5 conclusiones del fin de semana (Saints 1-1 AFC)

4 derrotas, 2 empates y 2 victorias. Este es el saldo de Arsenal 2017-18 jugando fuera de casa en Premier League. Ayer en St. Mary’s se volvió a sufrir más de la cuenta para imponer condiciones y, ante las circunstancias, el equipo se mostró vulnerable.

  1. Conceder goles temprano

El gol de Charlie Austin a los 3 minutos de iniciado el cotejo refleja una alarmante falta de concentración. Arsenal ha concedido 5 goles en los primeros 15 minutos de lo que va del torneo, más que ningún otro equipo. Solo en 2 ocasiones se pudo remontar el partido (Leicester y Everton), pero en las demás se perdieron puntos. Es inexplicable cómo un plantel gestionado para tener largos descansos y, por ende, más tiempo para mentalizarse en el siguiente juego, caiga en este tipo de desórdenes defensivos que condicionan partidos.

2. Línea de 3, línea de 4, línea de 5…

Por segunda semana consecutiva, Arsene Wenger cambió de sistema por necesidad más que por decisión anticipada. Danny Welbeck ingresó a los 65 minutos por Per Mertesacker para obtener volumen ofensivo y se volvió a defender con 4 al fondo. Ante los de Manchester pasó lo mismo, solo que al minuto 12 y por el lesionado Shkodran Mustafi. En ambos casos fue para meter a un extremo directo. Aquella vez el que ingresó fue Alex Iwobi. Existen serias confusiones que tienen origen en el banquillo y se reflejan en el campo. Si no se deciden por cual optar, el mareo continuará.

3. Lo predecible que somos

Ya sea con 4 atrás o 3, han vuelto a hallarle el secreto a Wenger. Recuerdo que muchos equipos que querían puntuar en el Emirates, en plena época de de incertidumbre y transición post Fabregas, Nasri, etc., lo único que tenían que hacer era fijar a su 9 detrás del primer mediocentro para hacerle sombra y listo, caos colectivo.
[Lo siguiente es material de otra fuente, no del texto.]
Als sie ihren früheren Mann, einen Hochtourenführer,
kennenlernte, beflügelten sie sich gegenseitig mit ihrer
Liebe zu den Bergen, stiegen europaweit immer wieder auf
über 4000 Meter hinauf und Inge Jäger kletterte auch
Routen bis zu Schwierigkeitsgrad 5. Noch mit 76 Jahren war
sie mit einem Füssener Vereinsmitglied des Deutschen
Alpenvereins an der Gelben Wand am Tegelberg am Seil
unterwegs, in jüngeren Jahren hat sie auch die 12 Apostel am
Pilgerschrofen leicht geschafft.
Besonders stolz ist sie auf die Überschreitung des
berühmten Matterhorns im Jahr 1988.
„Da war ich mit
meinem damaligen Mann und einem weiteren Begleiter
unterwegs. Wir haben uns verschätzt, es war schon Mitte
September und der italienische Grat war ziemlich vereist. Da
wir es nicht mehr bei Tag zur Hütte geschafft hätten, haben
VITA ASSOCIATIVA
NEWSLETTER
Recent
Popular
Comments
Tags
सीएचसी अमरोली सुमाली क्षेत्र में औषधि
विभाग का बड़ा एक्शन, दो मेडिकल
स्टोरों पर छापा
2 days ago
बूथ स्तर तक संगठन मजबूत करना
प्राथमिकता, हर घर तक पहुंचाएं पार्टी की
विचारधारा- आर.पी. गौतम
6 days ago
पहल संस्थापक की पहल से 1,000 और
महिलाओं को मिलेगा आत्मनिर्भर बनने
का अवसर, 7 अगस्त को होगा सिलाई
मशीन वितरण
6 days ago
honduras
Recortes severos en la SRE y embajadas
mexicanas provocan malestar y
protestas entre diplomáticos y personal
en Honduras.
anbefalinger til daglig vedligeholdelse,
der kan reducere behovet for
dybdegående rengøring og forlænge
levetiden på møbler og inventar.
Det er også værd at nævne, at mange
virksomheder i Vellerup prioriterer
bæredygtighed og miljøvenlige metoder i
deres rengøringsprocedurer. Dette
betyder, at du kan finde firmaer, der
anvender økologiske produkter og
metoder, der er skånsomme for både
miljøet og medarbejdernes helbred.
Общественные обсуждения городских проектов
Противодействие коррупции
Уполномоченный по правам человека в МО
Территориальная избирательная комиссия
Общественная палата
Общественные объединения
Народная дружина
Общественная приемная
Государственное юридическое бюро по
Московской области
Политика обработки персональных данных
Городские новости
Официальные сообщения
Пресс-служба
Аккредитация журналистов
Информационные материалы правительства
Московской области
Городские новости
Con el tiempo pasaron Song, Arteta y Coquelin, con más o menos problemas, hasta que con Xhaka explotó el hilo de forma natural y predecible para llevar al profesor a cambiar radicalmente de esquema: 3-4-3. Esto en favor de proteger a la defensa de las aterradora manera que se veía el equipo mermado ante cualquier transición rival medianamente ejecutada. Estamos en la mitad de la temporada 2017-18 y el problema sigue existiendo. Stoke, Watford, Burnley y Southampton, elencos de menor rigor, le hallaron la fórmula otra vez y no parece haber otra medida más que volver a cambiar. Lo ideal sería con un nuevo DT, pero no, tendremos que parchar con soluciones temporales.

4. Bellerín y Xhaka

Leo por todos lados: ¿qué le ha pasado a Héctor Bellerín? Esto es interesante. Uno pensaría que este esquema con 2 laterales-volantes le beneficiaría. Sin embargo, no ha sido así. Ya avisaba regresión la temporada pasada, en la que terminó siendo el suplente de Oxlade-Chamberlain. De pronto, el catalán perdió la explosión, no desborda y todos sus pases son en sentido contrario al arco rival. El hecho que se vea partiendo de la línea divisoria del mediocampo limita su recorrido y cuando levanta la cabeza está tapado para ser vertical, lo cual hace que lateralice su juego y pierda peso. Es el más perjudicado con este nuevo sistema. Él, tanto como Xhaka (es vergonzoso lo mal parado que sale tras cada partido fuera de casa), corren riesgo de perder el puesto. Pienso que son los primeros que podrían salir para dar paso a otros.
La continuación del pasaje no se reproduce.